Nanotechnology To Increase Shelf Life Of Tropical Fruit In Sri Lanka And India

Researchers have turned to nanotechnology to ensure harvested tropical fruit stays fresher for longer.

In a bid to assist small farmers in India and Sri Lanka, a multi-million dollar research project has harnessed a naturally occurring chemical that can prolong shelf life.

Mangoes are the second largest fruit crop in India and the third largest crop in Sri Lanka, however large production losses cost farmers and their communities millions of dollars annually.

Associate Professor Jayasankar Subramanian at the University of Guelph in Canada is working with colleagues in India and Sri Lanka to address these huge post harvest losses.

"Almost 35 to 40 per cent of the total production is lost, mainly because they do not have proper storage or sufficient time to take the fruits from the villages to the marketplace."

Dr Subramanian said the answer to increasing the shelf life of fruit lies in nanotechnology which, up until now, had mainly been used in engineering science.

The technology, developed by an international research team, coats the fruit and delays the break down of its external membrane, prolonging its shelf life.

This nanofilm is made from a naturally occurring chemical compound derived from agricultural waste products - the fibres are extracted from coconut husks and banana plants.

"We've found a naturally occurring product that most plants have and will produce upon any injury called hexanal," Dr Subramanian said.

"This hexanal is able to stop an enzyme called phospholipase D and because of that the membranes remain fresh and stable and the ripening gets delayed slowly, fruits remain firmer and fresh-looking.

"That's how we're extending the shelf-life of the fruits."

The chemical compound or hexanal is sprayed onto the mango trees a week or two prior to harvest, while fruit such as bananas can be dipped in the chemical.

Dr Subramanian said there was no lingering effect for the consumer.

"The compound dissipates relatively quickly so there won't be any adverse effects of that chemical," he said.

"Another part of this research is harnessing these biological nanoparticles in a new packaging system by placing sachets of the hexanal compound inside packing boxes.

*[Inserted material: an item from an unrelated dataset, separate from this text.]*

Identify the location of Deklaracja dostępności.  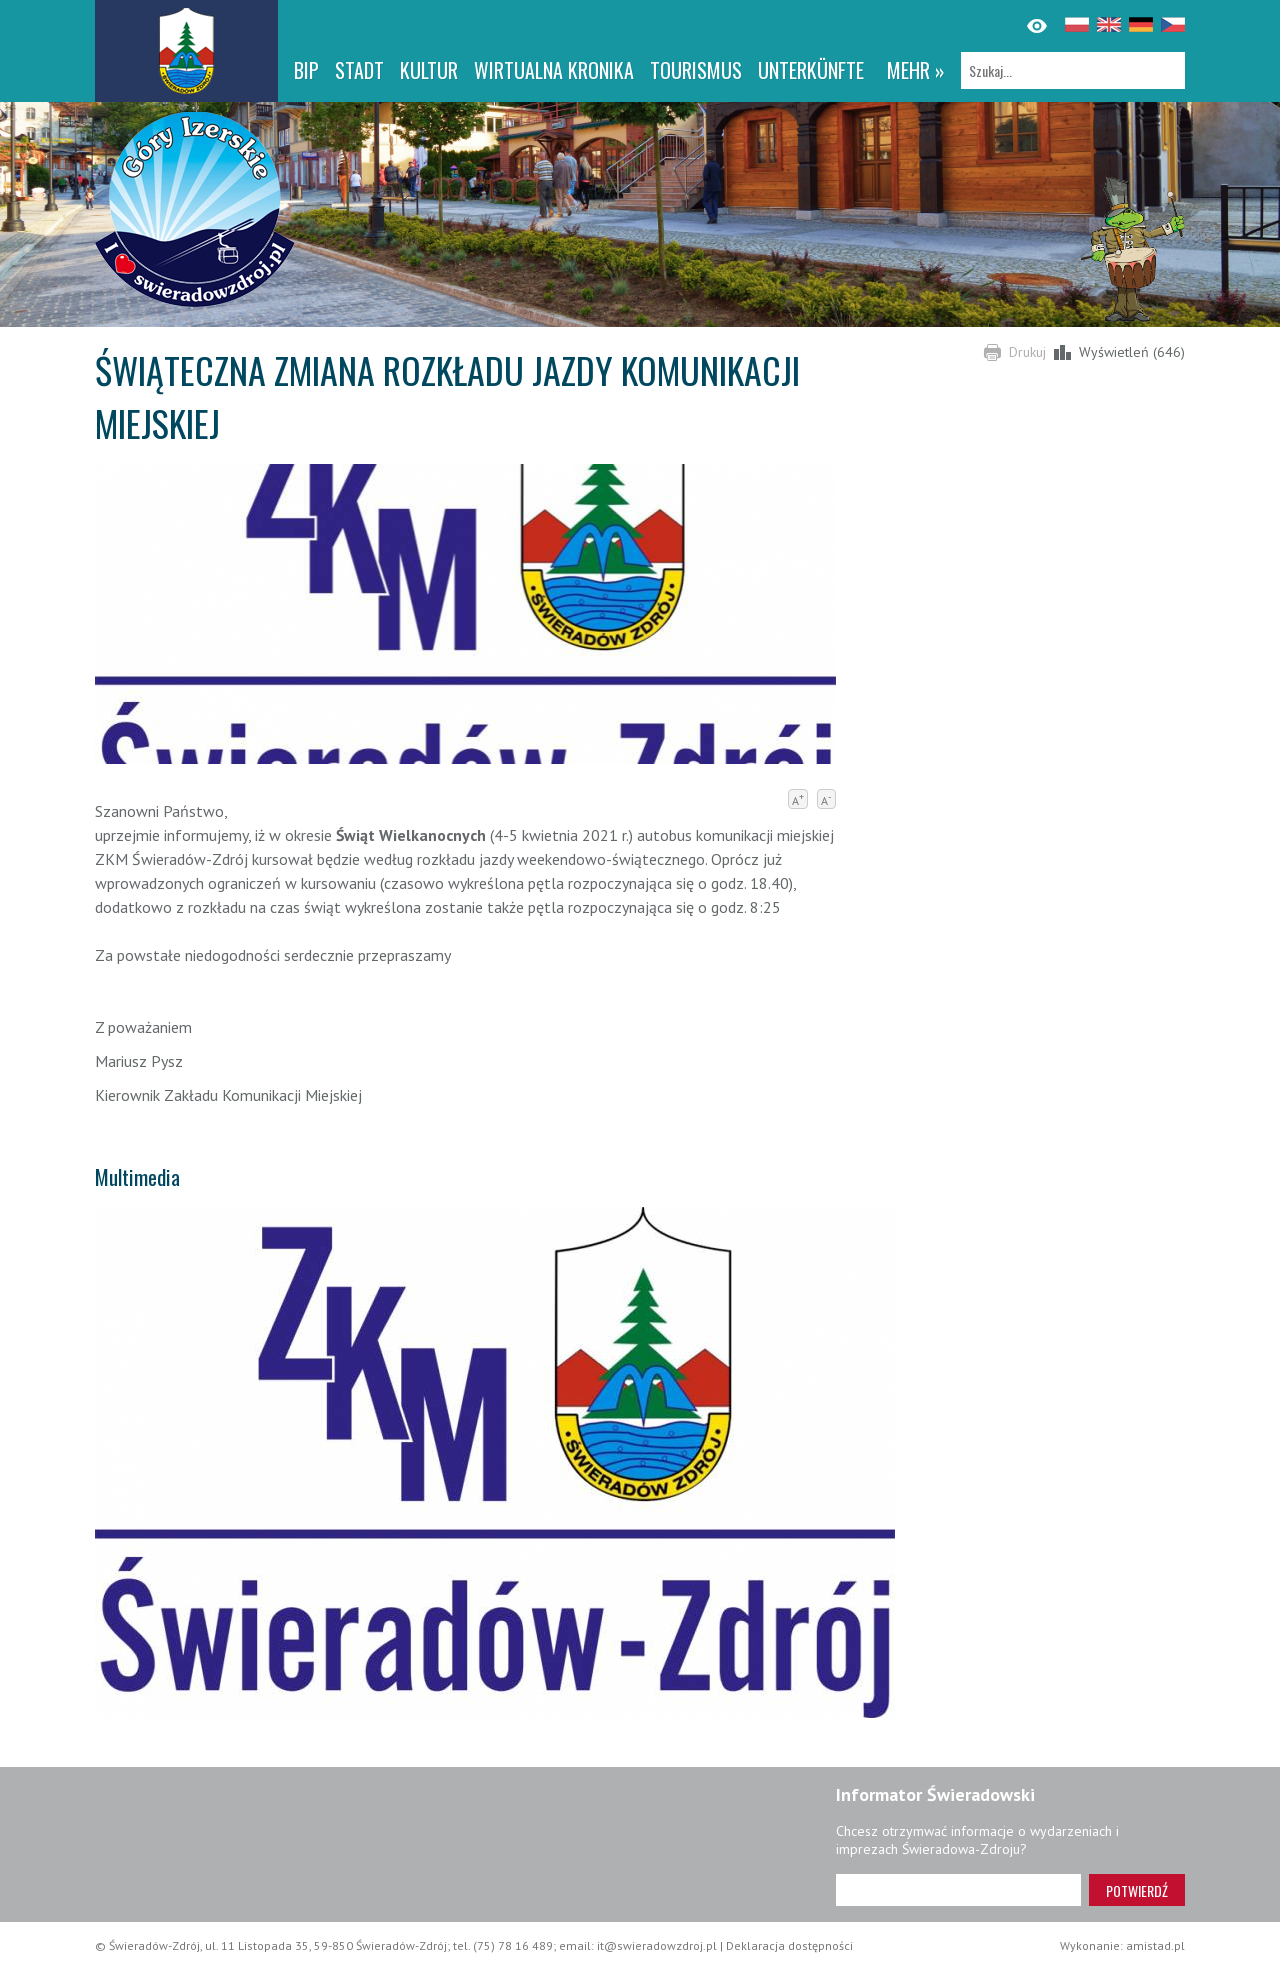
(789, 1945).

"That sachet will release the hexanal in a sustained manner and the member integrity will be kept longer so when the fruit reaches the receiver it will be much fresher than what they're getting now."

The project by the Canadian Government's International Development Research Centre and International Food Security Research Fund is funded through Foreign Affairs, Trade and Development Canada.

Researchers anticipate the packaging technology to prolong freshness will be commercially viable within two years, and would work for all sorts of perishables including lychees and rambutans, as well as mangos and bananas.